Inferno, I, 32
From the twilight of dawn to the twilight of evening, a leopard, in the final years of the twelfth century, looked at wooden planks, some iron bars, men and women who came and went, a wall, and, perhaps, a stone gutter full of dried leaves. He did not know--he could not know--that he longed for love and cruelty and the warm pleasure of tearing something apart and the wind carrying the scent of deer, but something in him was drowning and rebelling, and God spoke to him in a dream: You will live and die in this prison, in order that a man I know will look upon you a certain number of times and not forget you and will put your image and your symbol into a poem, a poem that has its precise place in the drama of the universe. You will suffer captivity, but you will have given a word to the poem. God, in the dream, illuminated the simplicity of the animal, and he understood the reasons and accepted this destiny, but when he awoke, all that remained in him was a dim resignation, a valiant ignorance, because the world is too complicated a machine for the simplicity of a beast.
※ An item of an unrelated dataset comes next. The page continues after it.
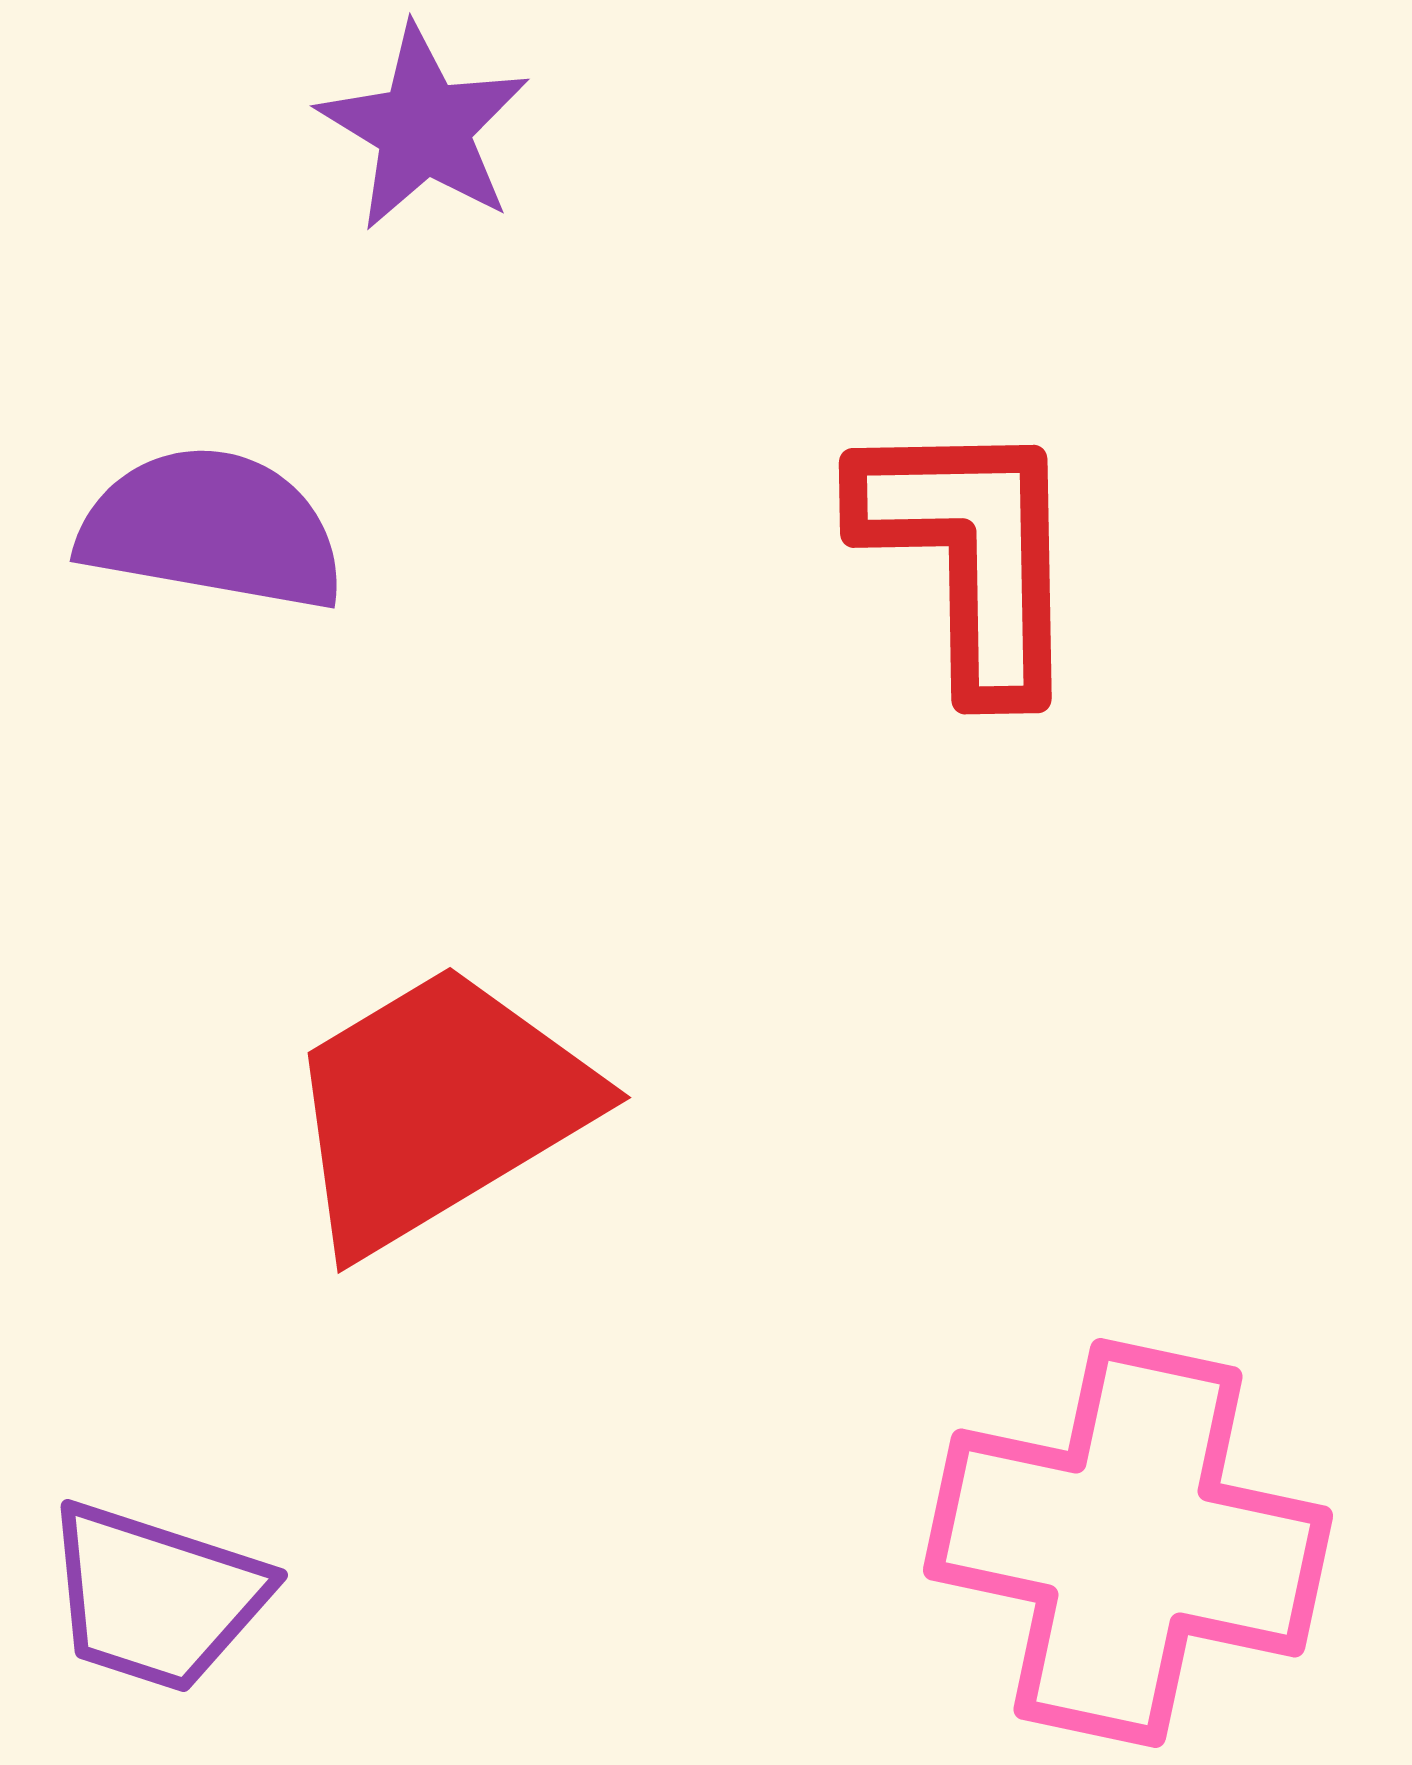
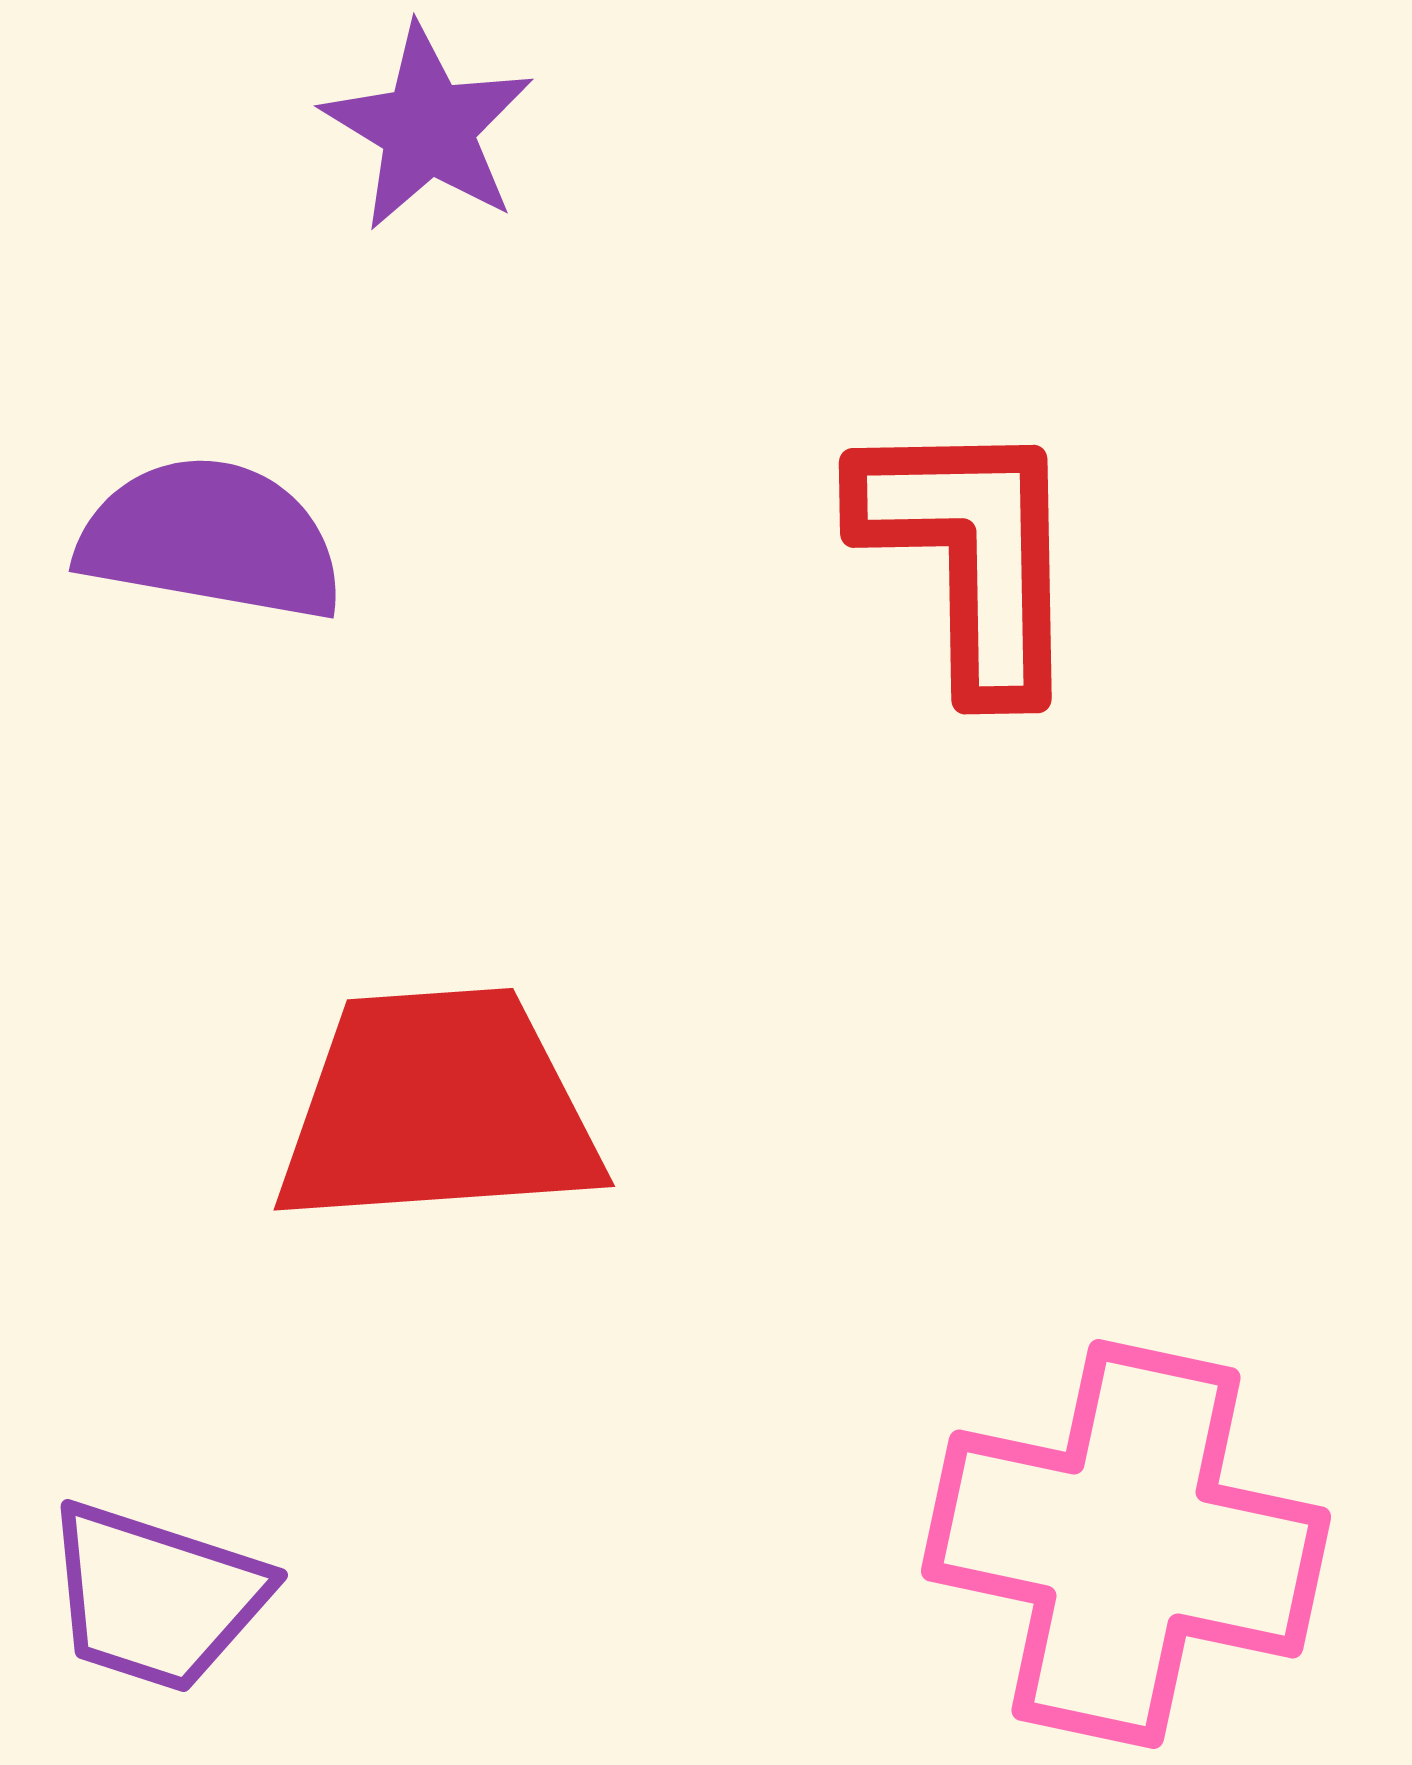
purple star: moved 4 px right
purple semicircle: moved 1 px left, 10 px down
red trapezoid: rotated 27 degrees clockwise
pink cross: moved 2 px left, 1 px down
Years later, Dante would die in Ravenna, as unjustified and alone as any man. In a dream, God revealed to him the secret purpose of his life and his work; Dante, astonished, discovered at last who he was and what he was and blessed his sufferings. Tradition says that when he woke up, he felt that he had received and lost something infinite, something that he could not recover or even get an inkling of, because the world is too complicated a machine for the simplicity of men.